She's a bit of a runt. She was the opposite of the royal one. She chased both males like a maniac. They were funny to observe: first flaring and running form that pushy ugly one, than swallowing their pride and just running for their life. That were tries 3, 4 and 5 failed.

One more try and I'll call the matting season off.


----------



## dcg

Just playing around with a royal blue male that was not indented for breeding.









Bad call. I left them unsupervised for a few hours, thinking that a 80cm long tank full of plants will provide cover for girl. She didn't need protection. He was the one that I found hiding, being practically totaled by the girl. Try 6 failed.


----------



## dcg

OK, one last try for February. Father and daughter.

Male: SD blue red wash, age unknown, unknown breeder. 









Female: this time I'm using the metallic one, not the royal blue that he almost convinced.









She accepted him on 12 February.









Again, he couldn't embrace. Try 7 failed.


----------



## dcg

February conclusions.

3 males and 4 females were used. Zero eggs. 1 male was retired and 1 was badly hurt. That lives me with only one male. Out of the 4 females, 1 was improper for breeding (too shy), so 3 girls are still available. 

He is the only male that can push my oldest line ahead.


----------



## dcg

March campaign.

Male: blue red wash superdelta, age 4 months, bred by me.









Female: masked metallic blue superdelta, age 4 months, bred by me (his sister).










He's overdoing this.









Female impressed. Finally mating.

























She's even fainting.









But guess what? No embrace.

13 March 2016, the aftermath. He's not only a incredible nest builder, but also a competent wife beater. 









Season over for her.

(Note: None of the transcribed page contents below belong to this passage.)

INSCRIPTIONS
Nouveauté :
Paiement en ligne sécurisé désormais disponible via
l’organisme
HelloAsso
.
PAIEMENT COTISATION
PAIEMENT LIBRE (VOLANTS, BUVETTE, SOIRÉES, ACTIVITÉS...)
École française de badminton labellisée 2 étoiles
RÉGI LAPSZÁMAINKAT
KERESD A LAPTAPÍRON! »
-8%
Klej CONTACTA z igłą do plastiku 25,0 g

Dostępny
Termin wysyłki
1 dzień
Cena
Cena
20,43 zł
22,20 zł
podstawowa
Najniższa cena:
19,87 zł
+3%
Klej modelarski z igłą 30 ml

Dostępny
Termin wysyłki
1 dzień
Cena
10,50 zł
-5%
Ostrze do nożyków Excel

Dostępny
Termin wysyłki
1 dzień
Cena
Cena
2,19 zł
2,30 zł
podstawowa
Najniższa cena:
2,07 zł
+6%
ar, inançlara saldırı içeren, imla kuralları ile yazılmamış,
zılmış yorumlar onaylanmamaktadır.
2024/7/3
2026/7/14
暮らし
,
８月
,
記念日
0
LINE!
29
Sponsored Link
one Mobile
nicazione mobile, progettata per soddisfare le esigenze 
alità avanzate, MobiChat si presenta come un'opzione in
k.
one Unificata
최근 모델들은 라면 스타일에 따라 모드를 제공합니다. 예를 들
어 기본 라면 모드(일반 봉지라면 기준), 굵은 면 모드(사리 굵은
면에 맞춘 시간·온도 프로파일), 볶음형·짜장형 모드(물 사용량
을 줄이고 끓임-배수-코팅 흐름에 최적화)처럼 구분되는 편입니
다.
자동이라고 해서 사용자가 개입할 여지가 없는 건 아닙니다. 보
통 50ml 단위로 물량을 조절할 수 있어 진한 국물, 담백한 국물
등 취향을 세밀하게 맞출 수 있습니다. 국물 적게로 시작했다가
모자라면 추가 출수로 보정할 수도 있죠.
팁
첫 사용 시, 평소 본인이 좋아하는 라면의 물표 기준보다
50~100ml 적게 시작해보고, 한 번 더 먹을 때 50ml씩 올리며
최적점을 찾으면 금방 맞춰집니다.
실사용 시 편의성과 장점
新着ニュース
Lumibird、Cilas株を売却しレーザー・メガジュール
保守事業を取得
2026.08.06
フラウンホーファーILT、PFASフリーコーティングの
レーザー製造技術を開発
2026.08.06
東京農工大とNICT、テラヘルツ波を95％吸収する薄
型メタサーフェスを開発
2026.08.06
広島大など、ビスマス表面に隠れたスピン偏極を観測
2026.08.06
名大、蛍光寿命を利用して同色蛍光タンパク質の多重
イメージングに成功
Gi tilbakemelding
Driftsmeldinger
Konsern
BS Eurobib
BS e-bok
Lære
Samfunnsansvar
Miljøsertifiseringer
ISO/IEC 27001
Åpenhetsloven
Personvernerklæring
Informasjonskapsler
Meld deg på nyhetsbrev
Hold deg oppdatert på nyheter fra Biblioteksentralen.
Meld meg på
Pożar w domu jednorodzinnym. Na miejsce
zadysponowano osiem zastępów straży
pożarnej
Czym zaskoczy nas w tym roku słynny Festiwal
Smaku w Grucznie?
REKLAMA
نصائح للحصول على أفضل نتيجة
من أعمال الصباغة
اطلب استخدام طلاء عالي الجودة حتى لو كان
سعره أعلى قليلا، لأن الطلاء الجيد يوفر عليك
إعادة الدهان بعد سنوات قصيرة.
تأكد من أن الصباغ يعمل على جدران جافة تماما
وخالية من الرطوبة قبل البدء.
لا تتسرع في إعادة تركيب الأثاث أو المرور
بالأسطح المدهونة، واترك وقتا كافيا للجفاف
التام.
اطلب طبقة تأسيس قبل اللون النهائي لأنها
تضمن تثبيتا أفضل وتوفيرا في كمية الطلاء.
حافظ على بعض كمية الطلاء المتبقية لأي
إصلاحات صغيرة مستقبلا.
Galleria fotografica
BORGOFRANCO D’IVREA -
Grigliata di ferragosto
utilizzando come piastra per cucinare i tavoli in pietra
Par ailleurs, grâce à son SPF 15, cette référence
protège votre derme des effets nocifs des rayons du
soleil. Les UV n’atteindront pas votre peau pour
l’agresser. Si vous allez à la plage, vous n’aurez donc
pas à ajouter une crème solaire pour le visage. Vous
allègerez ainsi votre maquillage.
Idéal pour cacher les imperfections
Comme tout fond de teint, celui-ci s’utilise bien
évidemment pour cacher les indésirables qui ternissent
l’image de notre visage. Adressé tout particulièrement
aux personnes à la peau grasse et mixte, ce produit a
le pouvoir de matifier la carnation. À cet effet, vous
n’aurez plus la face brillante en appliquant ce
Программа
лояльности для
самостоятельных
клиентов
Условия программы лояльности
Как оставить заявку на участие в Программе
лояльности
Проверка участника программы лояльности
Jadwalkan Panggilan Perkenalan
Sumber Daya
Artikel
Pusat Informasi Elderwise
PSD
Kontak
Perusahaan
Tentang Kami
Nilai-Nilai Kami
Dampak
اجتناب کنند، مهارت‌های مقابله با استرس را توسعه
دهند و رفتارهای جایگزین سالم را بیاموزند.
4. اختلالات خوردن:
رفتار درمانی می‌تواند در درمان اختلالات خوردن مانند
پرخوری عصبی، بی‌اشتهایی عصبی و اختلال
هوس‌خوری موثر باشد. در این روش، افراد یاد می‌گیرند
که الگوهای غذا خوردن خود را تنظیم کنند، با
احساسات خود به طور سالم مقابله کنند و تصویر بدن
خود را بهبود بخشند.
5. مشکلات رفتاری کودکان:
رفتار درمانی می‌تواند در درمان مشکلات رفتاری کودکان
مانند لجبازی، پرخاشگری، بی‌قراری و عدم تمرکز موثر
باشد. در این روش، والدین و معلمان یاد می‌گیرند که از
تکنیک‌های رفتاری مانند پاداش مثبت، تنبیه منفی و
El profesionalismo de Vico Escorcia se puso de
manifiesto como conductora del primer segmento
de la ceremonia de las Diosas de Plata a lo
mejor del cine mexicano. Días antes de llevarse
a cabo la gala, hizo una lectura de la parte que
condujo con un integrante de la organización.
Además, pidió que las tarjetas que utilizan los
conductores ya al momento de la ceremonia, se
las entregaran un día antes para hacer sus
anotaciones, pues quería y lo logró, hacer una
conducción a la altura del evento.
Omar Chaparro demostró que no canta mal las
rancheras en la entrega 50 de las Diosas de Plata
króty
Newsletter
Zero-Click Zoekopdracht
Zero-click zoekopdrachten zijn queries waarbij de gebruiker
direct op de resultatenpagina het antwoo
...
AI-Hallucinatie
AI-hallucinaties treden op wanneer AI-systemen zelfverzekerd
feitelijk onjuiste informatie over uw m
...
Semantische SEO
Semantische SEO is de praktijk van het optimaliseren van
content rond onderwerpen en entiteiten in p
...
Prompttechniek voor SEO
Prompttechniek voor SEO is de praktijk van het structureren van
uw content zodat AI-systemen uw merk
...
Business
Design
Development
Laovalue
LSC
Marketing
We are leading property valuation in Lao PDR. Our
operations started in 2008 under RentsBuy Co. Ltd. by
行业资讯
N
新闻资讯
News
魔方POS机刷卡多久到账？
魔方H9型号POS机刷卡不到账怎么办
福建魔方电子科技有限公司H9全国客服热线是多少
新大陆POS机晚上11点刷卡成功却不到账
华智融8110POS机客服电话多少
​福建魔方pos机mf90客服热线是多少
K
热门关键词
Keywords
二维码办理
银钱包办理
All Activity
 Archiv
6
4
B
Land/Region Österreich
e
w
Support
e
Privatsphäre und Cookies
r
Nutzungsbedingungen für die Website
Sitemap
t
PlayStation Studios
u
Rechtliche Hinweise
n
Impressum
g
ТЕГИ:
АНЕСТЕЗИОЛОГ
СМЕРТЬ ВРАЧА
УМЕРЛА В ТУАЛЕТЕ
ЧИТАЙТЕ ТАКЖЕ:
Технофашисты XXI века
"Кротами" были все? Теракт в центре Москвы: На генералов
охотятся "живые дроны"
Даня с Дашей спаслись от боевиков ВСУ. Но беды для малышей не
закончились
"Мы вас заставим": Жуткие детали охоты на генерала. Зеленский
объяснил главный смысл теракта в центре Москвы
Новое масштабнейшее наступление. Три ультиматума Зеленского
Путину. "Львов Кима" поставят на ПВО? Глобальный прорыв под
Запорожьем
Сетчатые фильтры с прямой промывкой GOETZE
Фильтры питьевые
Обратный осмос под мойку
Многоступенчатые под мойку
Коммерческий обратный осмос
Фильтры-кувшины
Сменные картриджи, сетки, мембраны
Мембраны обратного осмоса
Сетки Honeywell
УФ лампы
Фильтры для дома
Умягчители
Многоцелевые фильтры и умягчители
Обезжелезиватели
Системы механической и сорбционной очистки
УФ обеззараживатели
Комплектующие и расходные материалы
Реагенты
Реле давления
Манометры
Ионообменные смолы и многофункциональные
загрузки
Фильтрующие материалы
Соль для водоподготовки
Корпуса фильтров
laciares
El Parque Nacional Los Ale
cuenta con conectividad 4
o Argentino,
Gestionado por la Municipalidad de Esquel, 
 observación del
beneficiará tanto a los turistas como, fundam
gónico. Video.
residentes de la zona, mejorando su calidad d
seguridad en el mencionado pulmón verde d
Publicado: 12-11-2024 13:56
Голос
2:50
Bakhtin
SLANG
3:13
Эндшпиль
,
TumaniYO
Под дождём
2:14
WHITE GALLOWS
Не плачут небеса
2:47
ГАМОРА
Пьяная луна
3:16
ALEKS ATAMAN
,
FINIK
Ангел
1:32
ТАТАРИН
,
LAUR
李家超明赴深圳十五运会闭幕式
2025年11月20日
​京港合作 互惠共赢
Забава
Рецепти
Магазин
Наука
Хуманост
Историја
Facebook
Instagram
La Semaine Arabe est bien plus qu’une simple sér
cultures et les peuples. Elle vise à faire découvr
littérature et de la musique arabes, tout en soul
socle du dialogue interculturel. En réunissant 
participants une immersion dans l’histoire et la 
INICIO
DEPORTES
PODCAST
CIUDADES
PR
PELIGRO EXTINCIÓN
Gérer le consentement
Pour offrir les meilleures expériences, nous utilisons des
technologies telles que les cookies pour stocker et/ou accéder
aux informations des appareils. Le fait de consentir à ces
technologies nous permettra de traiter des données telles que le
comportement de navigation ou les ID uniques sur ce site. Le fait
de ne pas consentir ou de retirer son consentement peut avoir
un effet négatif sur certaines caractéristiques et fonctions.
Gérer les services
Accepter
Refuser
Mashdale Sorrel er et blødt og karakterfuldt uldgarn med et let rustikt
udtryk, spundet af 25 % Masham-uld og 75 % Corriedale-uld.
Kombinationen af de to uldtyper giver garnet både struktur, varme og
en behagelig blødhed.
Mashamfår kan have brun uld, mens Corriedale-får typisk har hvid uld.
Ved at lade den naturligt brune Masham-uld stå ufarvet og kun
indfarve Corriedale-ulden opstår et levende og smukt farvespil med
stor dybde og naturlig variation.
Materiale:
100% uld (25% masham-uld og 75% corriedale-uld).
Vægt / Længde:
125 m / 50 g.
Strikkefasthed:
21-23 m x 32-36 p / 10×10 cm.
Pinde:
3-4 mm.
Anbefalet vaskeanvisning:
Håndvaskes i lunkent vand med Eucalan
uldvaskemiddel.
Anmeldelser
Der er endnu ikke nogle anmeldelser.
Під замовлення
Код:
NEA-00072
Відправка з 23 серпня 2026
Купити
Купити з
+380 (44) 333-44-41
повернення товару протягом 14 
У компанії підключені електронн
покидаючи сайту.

Try 8 failed.


----------



## dcg

Same male, the royal blue female.









That didn't went well.









She also made him pay. Try 9 failed. March season over.


----------



## dcg

*The Question*

March conclusions.

I'm getting tired of this batsh*t crazy male. My oldest line is on the line and he doesn't deliver. But, somewhere, kept for a friend as a pet, but being rejected by his little daughter on the grounds he's "too blue", there is another brother of him. Ripped apart by a female and, as a consequence, being eaten alive by rampart fin rot going straight to the body, he's hanging on refusing to succumb to his wounds. If he overcomes this, he will have a go. The question is... will he?


----------



## liamthen

your photo's comments crack me up :lol::lol::lol:, that male that build 2 nest far apart omg :lol:, i shouldn't laugh so much but i can't help it, sorry for the misfortune 9 failed try in a row is damn rare, better luck next time man, may betta god give a nod for you next try


----------



## AzureMyst

I read your other spawn log with the reds and blues... I love how many pictures you post. I really hope that fish makes it, it'd be great to have another spawn log from you!


----------



## dcg

liamthen said:


> that male that build 2 nest far apart omg :lol:, i shouldn't laugh so much but i can't help it


Liam, he built and maintained those two nests for about 2 days, not moved from one location to another. :-D

I've had another crackhead that decided to build a second nest 80 cm far from the first *while having fry*. Till free swimming stage, he kept on running from one to another nest with fry in his mouth. :lol:

Pictures from a year ago.

















He was that wise guy.


----------



## dcg

AzureMyst said:


> it'd be great to have another spawn log from you!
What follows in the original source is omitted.